手を携え | 拾い読みあれこれ

拾い読みあれこれ

きょ~も適度に息抜き、よいかげん。ゆっくり歩いて遠くまで

「・・・険路(けんろ)を辿(たど)るなれば、脚(あし)破れ血(ち)淋(したゝ)りて、道邊(みちのべ)の草を紅(くれない)に染め、彼所(かしこ)に跌(つまづ)き此所(こゝ)に倒れて、風に散る初花(はつはな)に等しく、嵐にいたむ女郎花(をみなへし)に異ならず、彦惣(ひこそう)此体(このてい)を見て、斯(か)くては何(いづ)れの日か志す所に到るべき、自ら気を励(はげ)ませよなどいひつゝ手を携(たづさ)へて扶行(たすけゆ)く。

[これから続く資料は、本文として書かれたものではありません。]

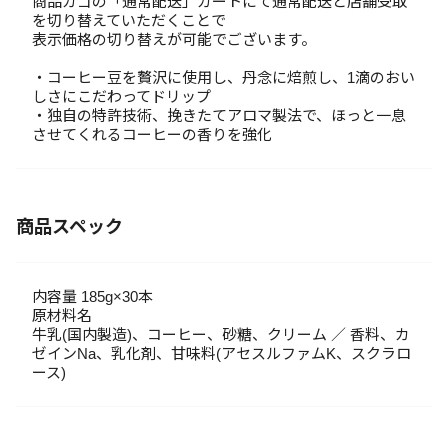
商品カゴの「通常配送」カートにて通常配送と店舗受取
を切り替えていただくことで
表示価格の切り替えが可能でございます。
・コーヒー豆を贅沢に使用し、丹念に焙煎し、1滴のおい
しさにこだわってドリップ
・独自の特許技術、挽きたてアロマ製法で、ほっと一息
させてくれるコーヒーの香りを強化
商品スペック
内容量 185g×30本
原材料名
牛乳(国内製造)、コーヒー、砂糖、クリーム ／ 香料、カ
ゼインNa、乳化剤、甘味料(アセスルファムK、スクラロ
ース)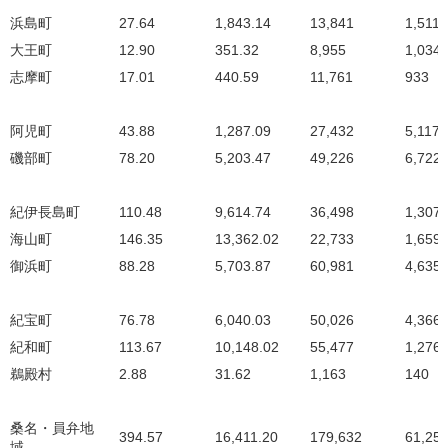
浜島町
27.64
1,843.14
13,841
1,511
大王町
12.90
351.32
8,955
1,034
志摩町
17.01
440.59
11,761
933
阿児町
43.88
1,287.09
27,432
5,117
磯部町
78.20
5,203.47
49,226
6,722
紀伊長島町
110.48
9,614.74
36,498
1,307
海山町
146.35
13,362.02
22,733
1,659
御浜町
88.28
5,703.87
60,981
4,635
紀宝町
76.78
6,040.03
50,026
4,366
紀和町
113.67
10,148.02
55,477
1,276
鵜殿村
2.88
31.62
1,163
140
桑名・員弁地
394.57
16,411.20
179,632
61,25
域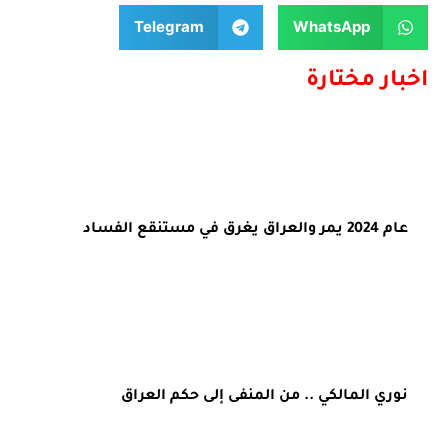
Telegram
WhatsApp
اخبار مختارة
عام 2024 يمر والعراق يغرق في مستنقع الفساد
نوري المالكي .. من المنفى إلى حكم العراق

・・・
(山東京傳、『本朝醉菩提全傳』)

震災被災者への支援は集まり、復興が決意される。容易ではない長い道のりが予想され、それはまるで、被災者にとって険路を行くがごときであろう。だが生き残った者は国民すべてでもある。被災しなかった者は「手を携(たづさ)へて扶行(たすけゆ)く」。いつの日か志すべき所に到ろう。